Is Calendly HIPAA Compliant?

Is calendly HIPAA compliant?

Calendly is a well-known tool that many businesses use for scheduling meetings and appointments. Is it all right for healthcare organizations to use Calendly? Does Calendly support HIPAA compliance?

Businesses often waste a lot of time booking meetings and appointments and chasing employees to confirm availability. Calendly is designed to eliminate that wasted time and prevent the usual game of phone tag and make it much easier to schedule meetings and create schedules. Calendly can cut down no-show rates by sending automated email and text alerts that meetings are about to start.

The solution works with Google Calendar, Office 365, iCloud calendar, Salesforce, GoToMeeting and other favorite software platforms. It can also be incorporated directly into company websites allowing clients to book their appointments online.

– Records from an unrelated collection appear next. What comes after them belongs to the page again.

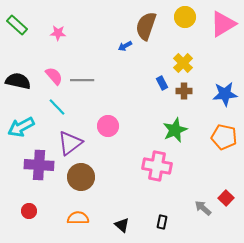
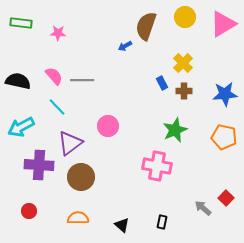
green rectangle: moved 4 px right, 2 px up; rotated 35 degrees counterclockwise
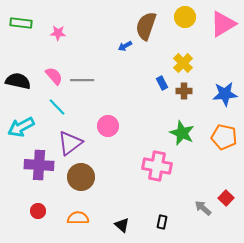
green star: moved 7 px right, 3 px down; rotated 25 degrees counterclockwise
red circle: moved 9 px right
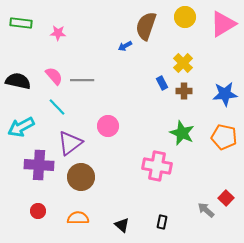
gray arrow: moved 3 px right, 2 px down
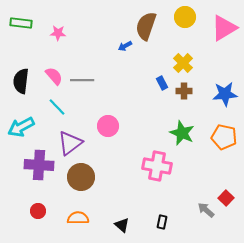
pink triangle: moved 1 px right, 4 px down
black semicircle: moved 3 px right; rotated 95 degrees counterclockwise
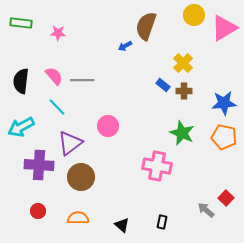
yellow circle: moved 9 px right, 2 px up
blue rectangle: moved 1 px right, 2 px down; rotated 24 degrees counterclockwise
blue star: moved 1 px left, 9 px down
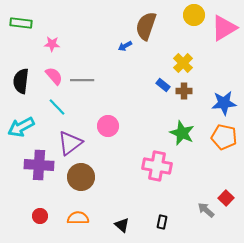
pink star: moved 6 px left, 11 px down
red circle: moved 2 px right, 5 px down
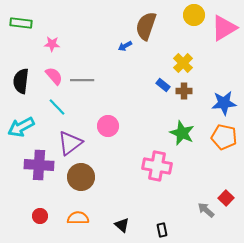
black rectangle: moved 8 px down; rotated 24 degrees counterclockwise
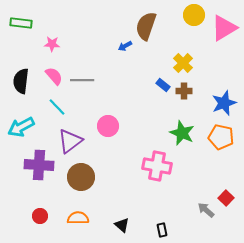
blue star: rotated 15 degrees counterclockwise
orange pentagon: moved 3 px left
purple triangle: moved 2 px up
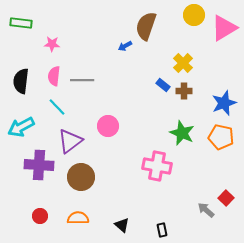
pink semicircle: rotated 132 degrees counterclockwise
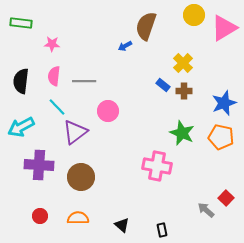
gray line: moved 2 px right, 1 px down
pink circle: moved 15 px up
purple triangle: moved 5 px right, 9 px up
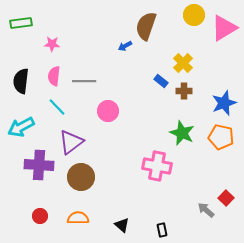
green rectangle: rotated 15 degrees counterclockwise
blue rectangle: moved 2 px left, 4 px up
purple triangle: moved 4 px left, 10 px down
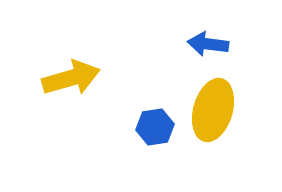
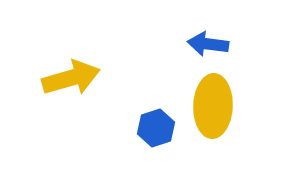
yellow ellipse: moved 4 px up; rotated 14 degrees counterclockwise
blue hexagon: moved 1 px right, 1 px down; rotated 9 degrees counterclockwise
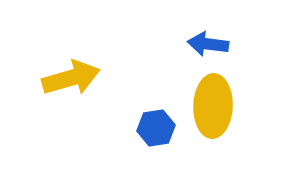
blue hexagon: rotated 9 degrees clockwise
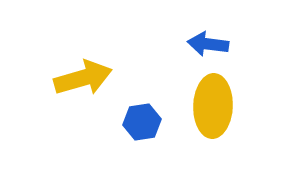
yellow arrow: moved 12 px right
blue hexagon: moved 14 px left, 6 px up
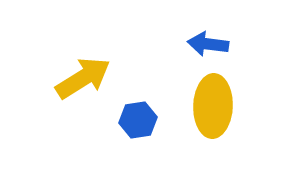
yellow arrow: rotated 16 degrees counterclockwise
blue hexagon: moved 4 px left, 2 px up
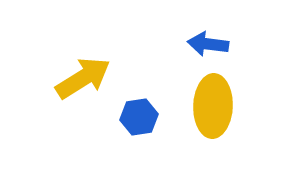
blue hexagon: moved 1 px right, 3 px up
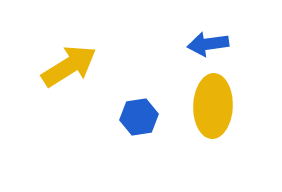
blue arrow: rotated 15 degrees counterclockwise
yellow arrow: moved 14 px left, 12 px up
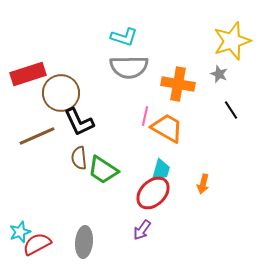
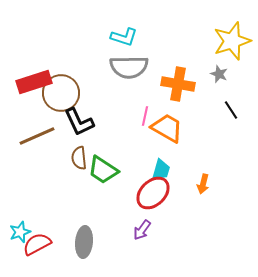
red rectangle: moved 6 px right, 8 px down
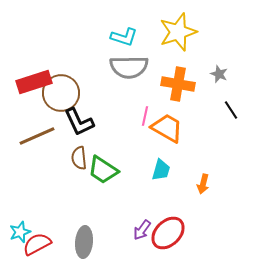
yellow star: moved 54 px left, 9 px up
red ellipse: moved 15 px right, 40 px down
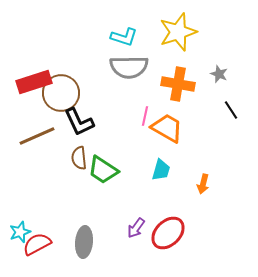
purple arrow: moved 6 px left, 2 px up
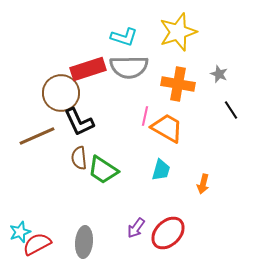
red rectangle: moved 54 px right, 13 px up
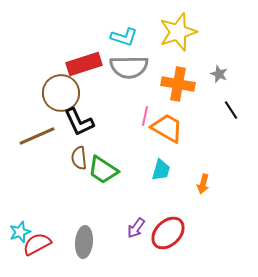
red rectangle: moved 4 px left, 5 px up
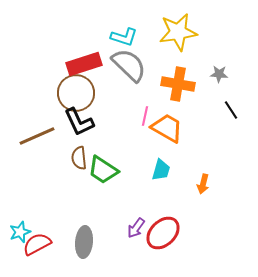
yellow star: rotated 9 degrees clockwise
gray semicircle: moved 2 px up; rotated 135 degrees counterclockwise
gray star: rotated 18 degrees counterclockwise
brown circle: moved 15 px right
red ellipse: moved 5 px left
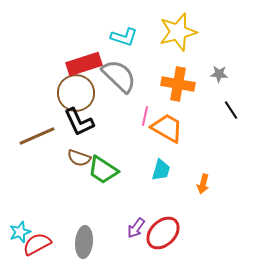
yellow star: rotated 6 degrees counterclockwise
gray semicircle: moved 10 px left, 11 px down
brown semicircle: rotated 65 degrees counterclockwise
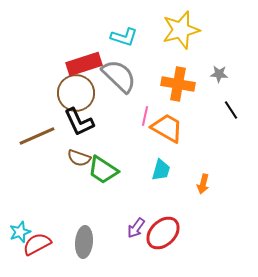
yellow star: moved 3 px right, 2 px up
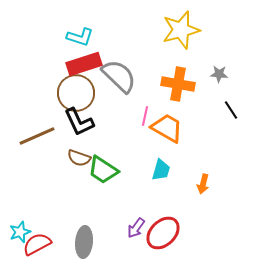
cyan L-shape: moved 44 px left
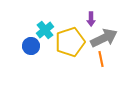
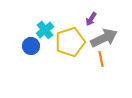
purple arrow: rotated 32 degrees clockwise
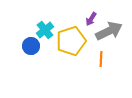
gray arrow: moved 5 px right, 7 px up
yellow pentagon: moved 1 px right, 1 px up
orange line: rotated 14 degrees clockwise
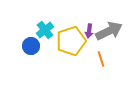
purple arrow: moved 2 px left, 12 px down; rotated 24 degrees counterclockwise
orange line: rotated 21 degrees counterclockwise
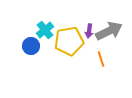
yellow pentagon: moved 2 px left; rotated 8 degrees clockwise
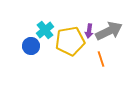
yellow pentagon: moved 1 px right
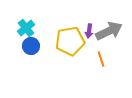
cyan cross: moved 19 px left, 2 px up
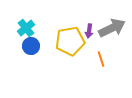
gray arrow: moved 3 px right, 3 px up
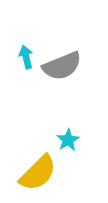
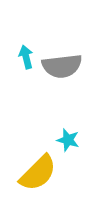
gray semicircle: rotated 15 degrees clockwise
cyan star: rotated 25 degrees counterclockwise
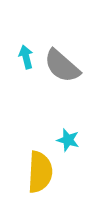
gray semicircle: rotated 48 degrees clockwise
yellow semicircle: moved 2 px right, 1 px up; rotated 42 degrees counterclockwise
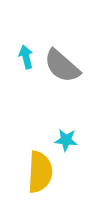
cyan star: moved 2 px left; rotated 10 degrees counterclockwise
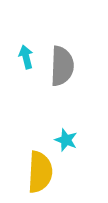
gray semicircle: rotated 129 degrees counterclockwise
cyan star: rotated 15 degrees clockwise
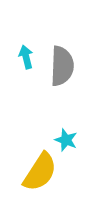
yellow semicircle: rotated 30 degrees clockwise
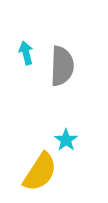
cyan arrow: moved 4 px up
cyan star: rotated 15 degrees clockwise
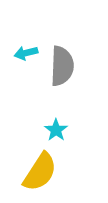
cyan arrow: rotated 90 degrees counterclockwise
cyan star: moved 10 px left, 10 px up
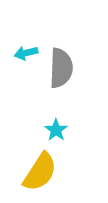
gray semicircle: moved 1 px left, 2 px down
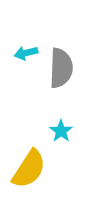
cyan star: moved 5 px right, 1 px down
yellow semicircle: moved 11 px left, 3 px up
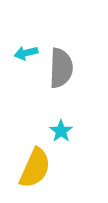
yellow semicircle: moved 6 px right, 1 px up; rotated 9 degrees counterclockwise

Healthcare organizations can use the platform to schedule internal meetings but in order to use Calendly in connection with any electronic protected health information (ePHI), healthcare organizations must enter into a business associate agreement (BAA) with Calendly.

Is Calendly HIPAA Compliant?

Calendly makes it clear on its website that it has a secure platform and all information uploaded is protected. This scheduling tool uses 256-bit encryption to protect transmitted and stored data, and the platform is hosted on Amazon Web Services, a HIPAA-compliant hosting solution. Calendly is unable to read medical charts or other private data, it can only read the status of calendar events to prevent double bookings.

While Calendly is secure, the company states on its website that:

  • Calendly is not to be used for obtaining Protected Health Information (PHI).
  • Healthcare organizations must not include any personal or medical questions in forms when booking appointments.
  • Calendly doesn’t sign BAAs with HIPAA covered entities.

Therefore, Calendly is not HIPAA-compliant. Healthcare organizations may use it as long as there’s no ePHI involved. Healthcare organizations need to make sure that only HIPAA-compliant scheduling applications are employed for arranging patient consultations.